It’s getting to be that time of year: the holidays. Most friends my age started complaining weeks ago about the dreaded time back home when they are forced to spend time with their families. The old trope of a ruined Thanksgiving due to political divides between children and parents or the racially insensitive undertones of Aunt Sheila were resurrected for many with a Trump victory.
Many of them try to keep their personal lives separate from their family, avoiding conversation topics like politics, dating, or definitely drinking stories.
This is where my family diverge from the norm. Not only do I share at least one alcoholic beverage a week with my Irish Catholic mother, but she’s taught me some of the best ways to enjoy alcohol around the holidays.
- Pace Yourself
Many kiddos out there may try to drink heavily on the holidays from the getgo. These younglings are amateurs and won’t be functional by mid-afternoon. If you get too drunk too early, you’ll miss all the crazy shit your relatives do—like why exactly does cousin Andrew eat Kleenex as a snack?

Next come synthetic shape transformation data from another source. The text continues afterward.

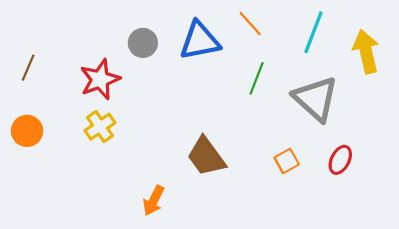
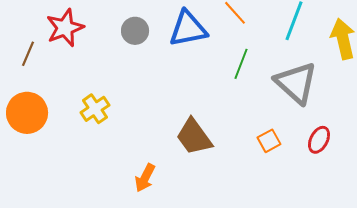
red star: (100, 79) -> (65, 28), moved
orange circle: (27, 131) -> (27, 113), size x1.4

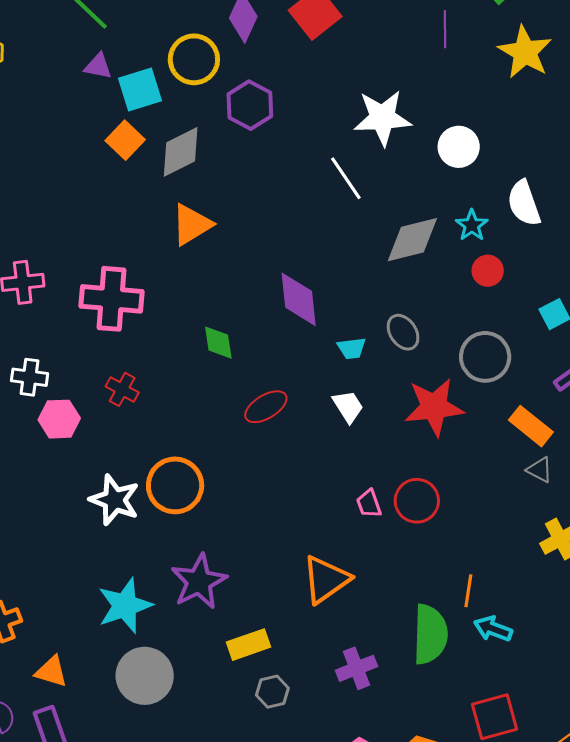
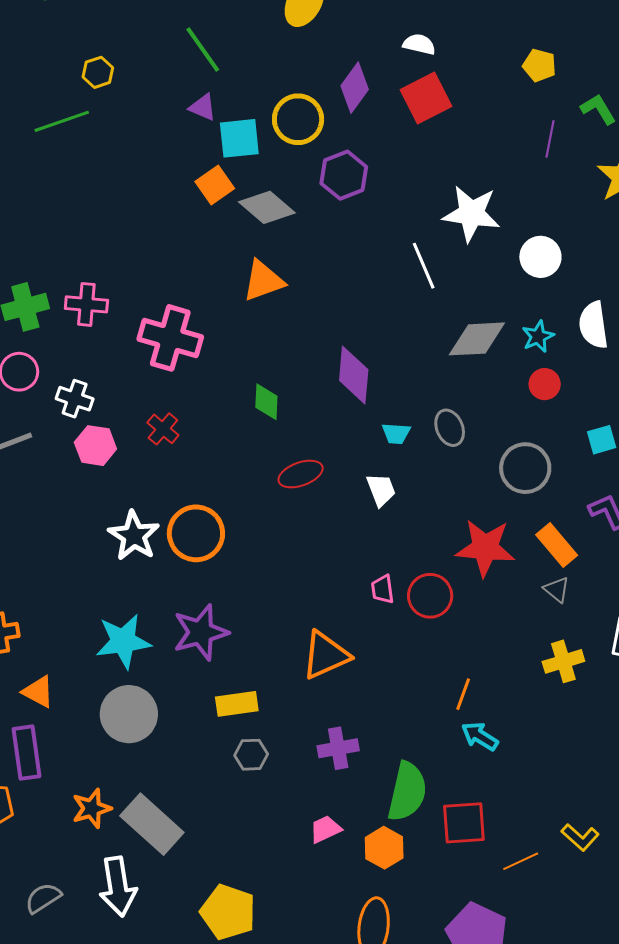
gray diamond: (181, 152) -> (267, 207), turned 56
red star: (434, 407) -> (485, 548), moved
green semicircle: (430, 634) -> (407, 792), moved

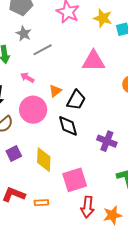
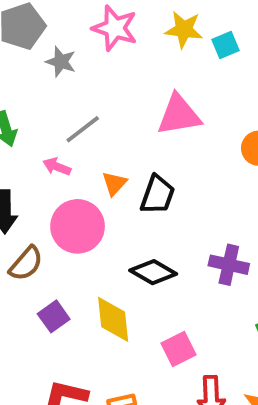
gray star: (24, 34) -> (61, 62), moved
gray line: (43, 50) -> (83, 129), moved
black diamond: (68, 126) -> (153, 272), moved, turned -35
pink square: (75, 180) -> (178, 349), size x0.7

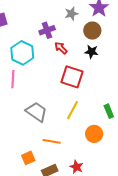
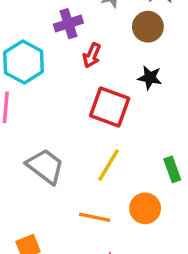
red arrow: (61, 48) -> (92, 55), turned -112
black star: (92, 52) -> (150, 78), moved
orange line: (52, 141) -> (95, 217), moved

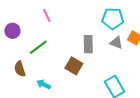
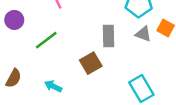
brown square: (74, 66) -> (91, 63), turned 30
brown semicircle: (20, 69) -> (14, 78), moved, turned -133

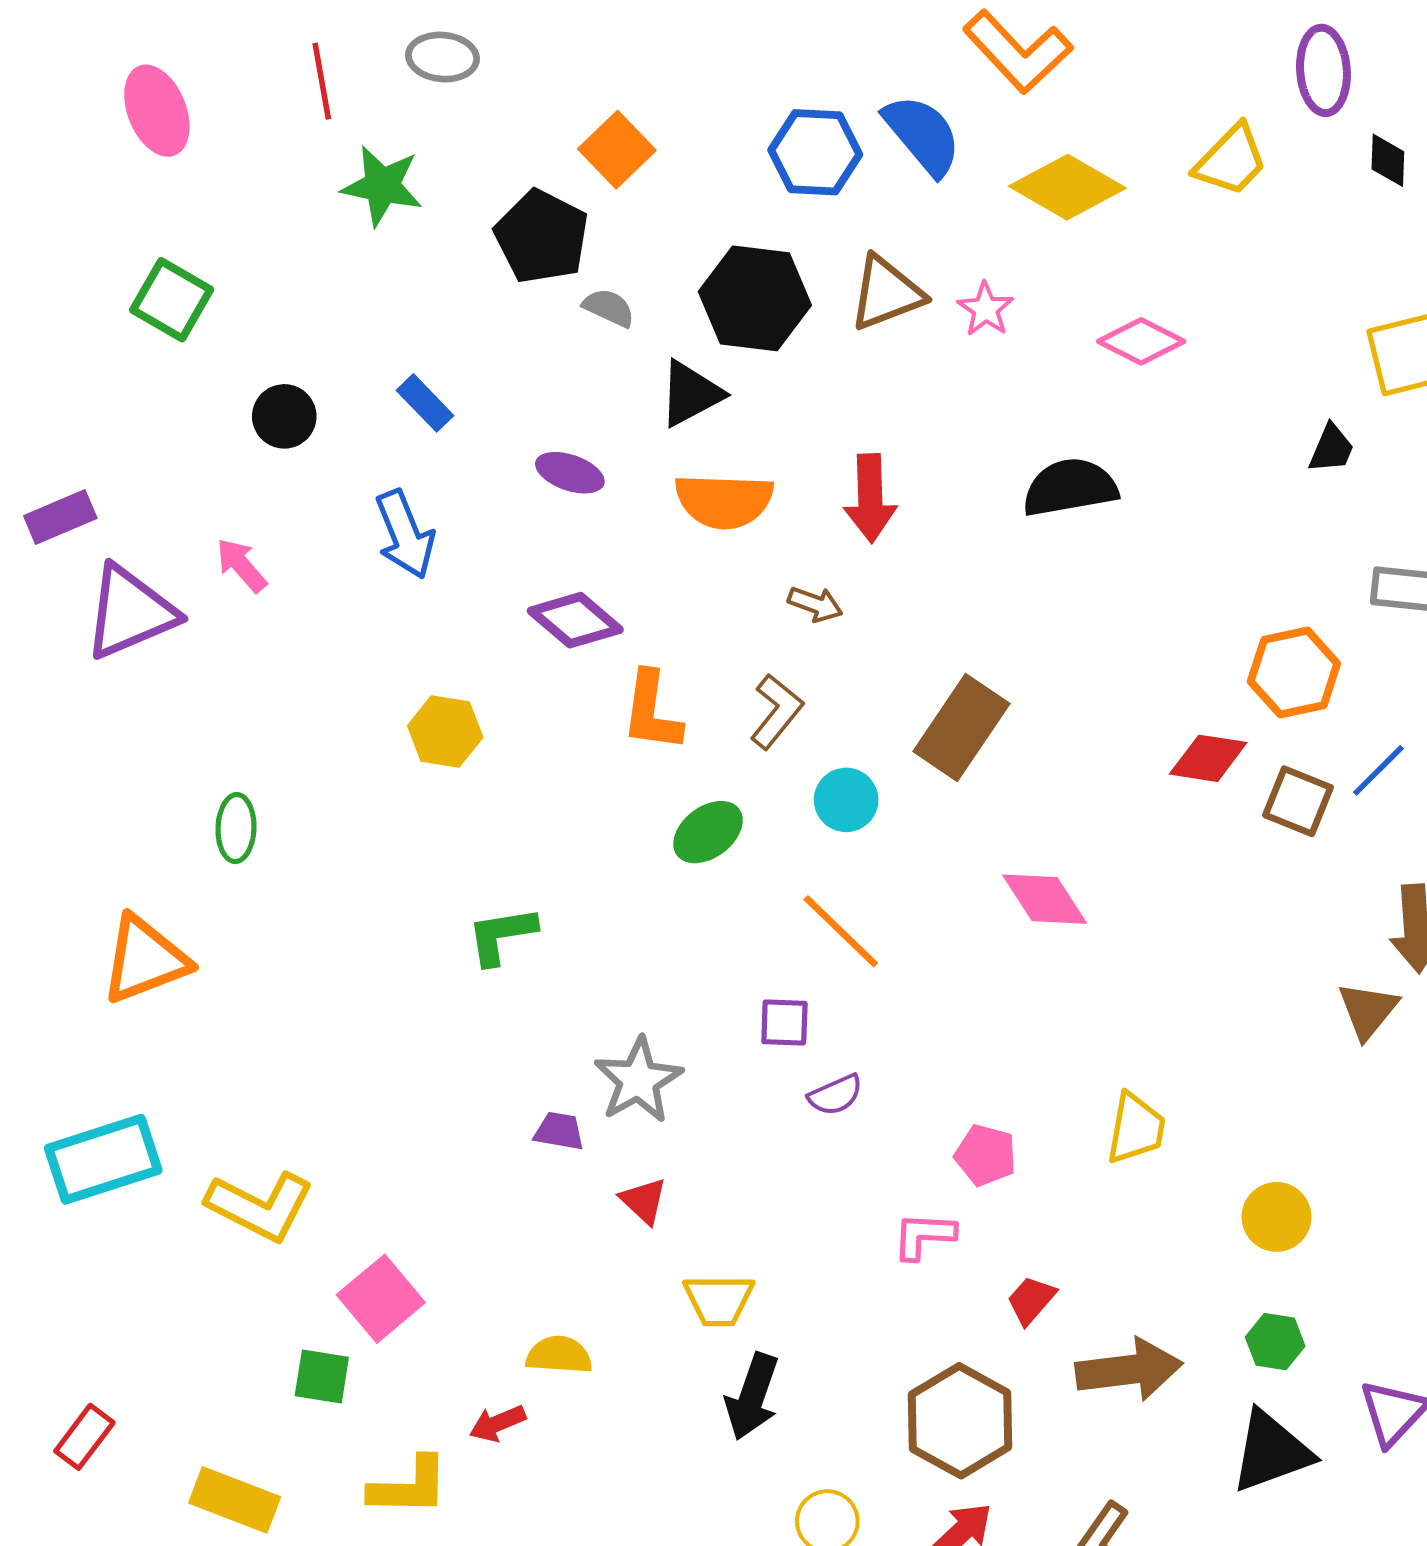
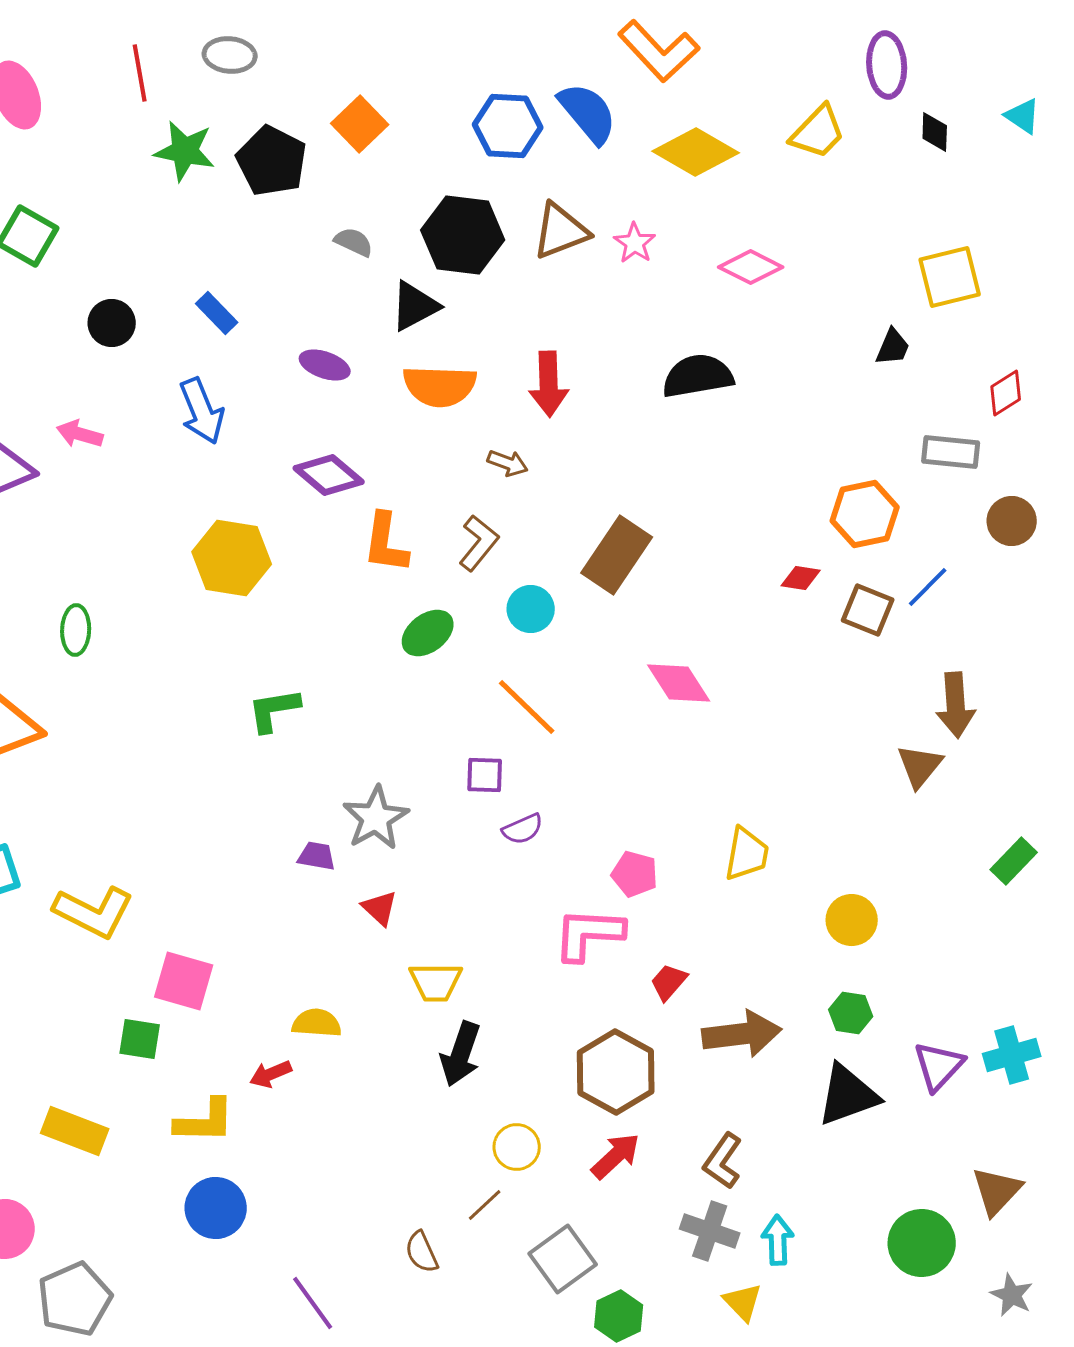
black pentagon: (542, 237) -> (272, 161), moved
pink arrow: (241, 565) -> (80, 434), turned -33
yellow hexagon: (445, 731) -> (232, 558), size x1.4
red diamond: (1208, 758) -> (801, 578), size x0.7
pink L-shape: (924, 1236) -> (589, 934), size x1.5
pink square: (381, 1299) -> (184, 981), turned -34

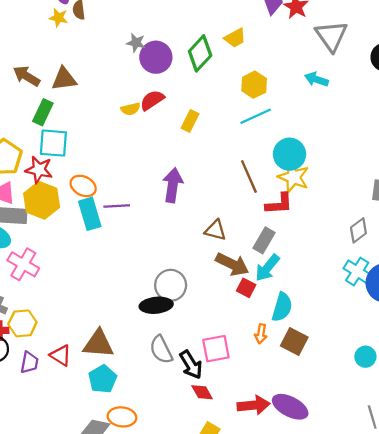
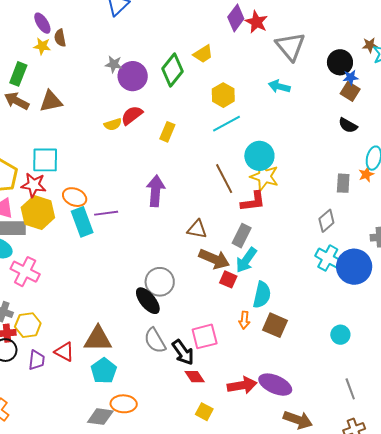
green rectangle: (43, 112) -> (18, 74), moved
black ellipse: (156, 305) -> (148, 301), turned 60

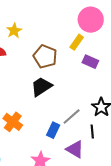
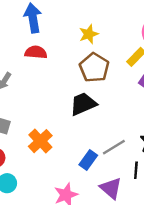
yellow star: (14, 31) -> (89, 34), moved

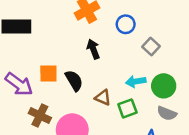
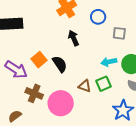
gray square: (151, 46) -> (119, 33), turned -32
orange square: (48, 73) -> (39, 60), turned -35
brown triangle: (103, 97) -> (85, 86), moved

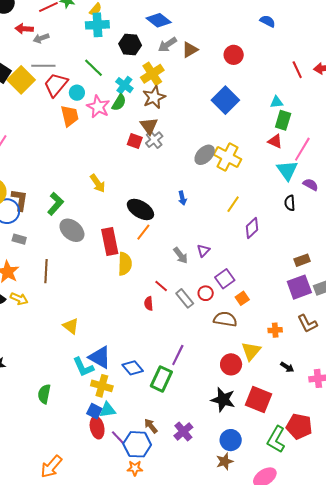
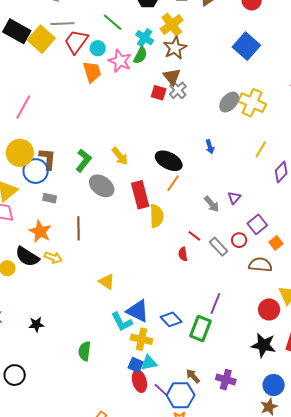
yellow arrow: (98, 183) -> (120, 156), moved
purple cross: (183, 431) -> (226, 380), turned -30

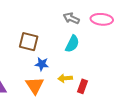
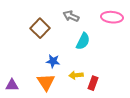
gray arrow: (71, 18) -> (71, 16), moved
brown square: (29, 42) -> (40, 28), moved, turned 30

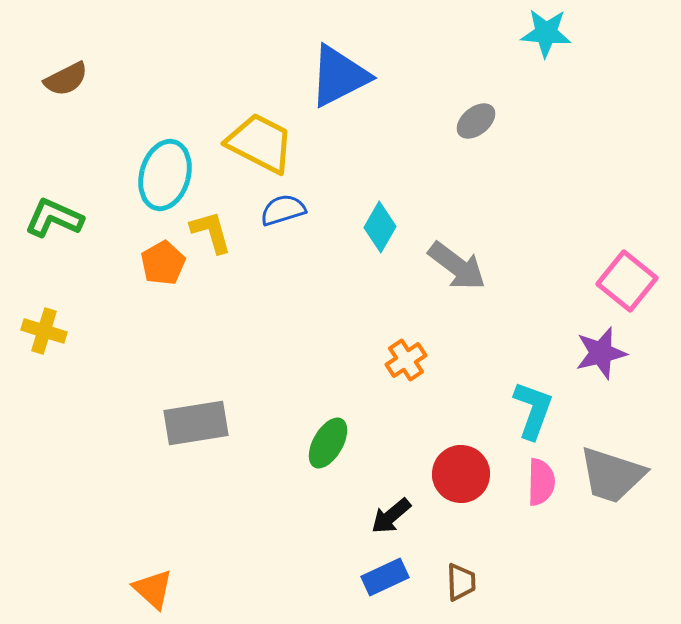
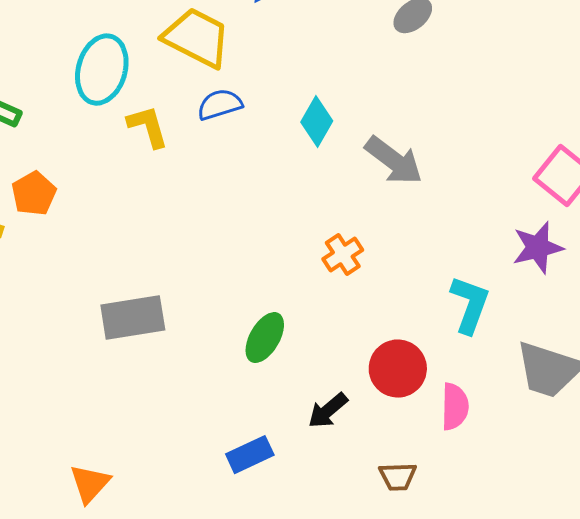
orange pentagon: (163, 263) -> (34, 194), moved
pink semicircle: (541, 482) -> (455, 407), moved
blue rectangle: (385, 577) -> (250, 455), moved
brown trapezoid: (461, 582) -> (398, 477), turned 90
orange triangle: (153, 589) -> (90, 484), turned 30

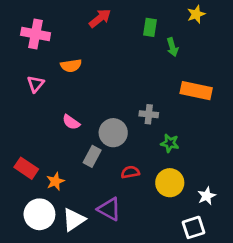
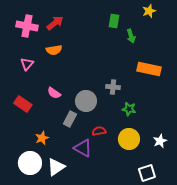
red arrow: (100, 18) -> (55, 23), moved
red rectangle: (26, 168) -> (23, 104), moved
white star: (207, 196) -> (160, 141), moved
purple triangle: (109, 209) -> (83, 148), moved

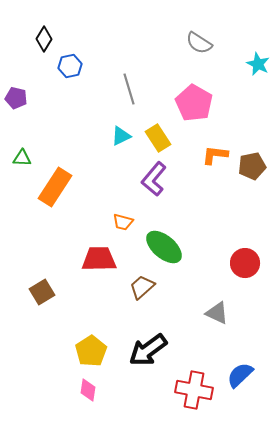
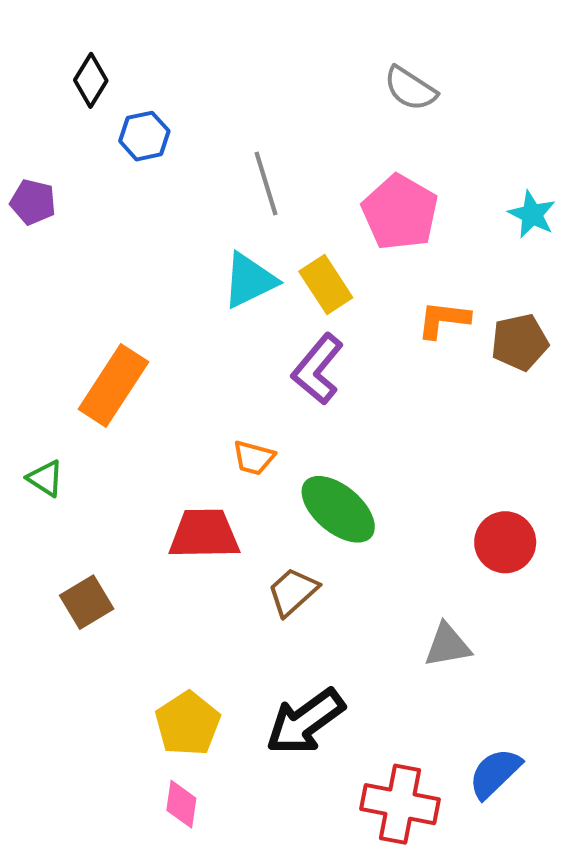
cyan star: (258, 64) -> (532, 214), moved
cyan triangle: (121, 136) -> (250, 280), size x1.4
green triangle: (22, 158) -> (45, 478), moved, turned 30
gray triangle: (217, 313) -> (447, 645), turned -35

My mother taught me: every holiday should start light with some light alcoholic beverage. A mimosa before opening Christmas presents or a Blood Mary before cooking the turkey will be critical. You should always plan to be slightly tipsy right before a mid-afternoon dinner. Hard alcohol should start right after dinner, but before dessert. Basically open the whiskey while your brother is passed out on the couch with his pants unbuttoned. Unlike your peers who only get a few hours of inebriation during the day, you will be slightly buzzed from 9am to 9pm. That’s how my mom taught me to do it in the big leagues.
Many folks ask: if a tree falls in the woods but nobody hears it, did it make a sound? I would counter: if you are so drunk at 9pm to fall asleep in the remnants of your pecan pie, but nobody else is awake because they couldn’t keep up, does it matter? A question for the philosophers.
2. You Look Classier if You Drink Out of Nicer Glasses
At my house, alcohol choices are a judgment free zone. My brother still drinks Mike’s Hard Lemonade and we haven’t castrated him yet. However, not all of our extended family feels the same way. My mom taught me early on that nobody can look down on your decision to drink two bottles of Barefoot Moscato on Thanksgiving if you’re drinking it out of the classy China our deceased grandmother left us. This isn’t a college house party. Step it up. The classy glasses deceive onlookers into thinking the insides are classy too. The fewer eye rolls you receive from judgmental relatives the more drinks you’ll consume.
3. Trashy TV is Better with Booze
We all love a good holiday classic, such as It’s a Wonderful Life on Christmas Eve or a Charlie Brown Thanksgiving, but alas there is so much time during the holiday that is consumed by horrific television options.
One year I felt very dejected. Our family had scrolled through the entire menu and found nothing of quality. My mom was in control and opted for one of those TLC reality shows, something to do with trashtastic brides-to-be. As I complained, she held up her seventh glass of Chardonnay and pointed at me: “Listen, Matt: You’d enjoy this a lot more if you just drank more.”
These are words I still live by: if a party isn’t fun, maybe it’s because you’re too sober to make it fun.
4. Naps are Critical
When I was younger, I assumed my mom took naps on holidays because she was busy cooking in that kitchen. With time, I’ve learned that was a mere facade. Naps are breaks to keep pace with the consistent level of drinking. If you aren’t the last one drinking on a holiday, you lost. Or at least those are the Irish rules.
My mom taught me that a nap immediately following dinner can be critical for a second wind, plus it can give others the impression that you are asleep because of the turkey and gravy. If you don’t wake up with a hangover later that afternoon, take a shot. You’ve earned it.
5. Jesus Loved Wine
As Irish Catholics, we are taught that anything that brings pleasure must be connected to sinful and awful things. My mom made sure that this connection did not apply to alcohol. After all, Jesus’ first documented miracle was to turn water into wine at the wedding at Cana. Even Jesus concedes that a family affair would be a bust without the sweet elixir of wine. I mean God made grapes after all.
So have no shame, no guilt, no fear: raise a glass and thank the Lord this Thanksgiving that alcohol is a thing.
I know I am still a padawan and my mother will always be the Yoda master of holiday drinking. So I cannot wait for these holidays to learn even more of her ways. May the booze be with you.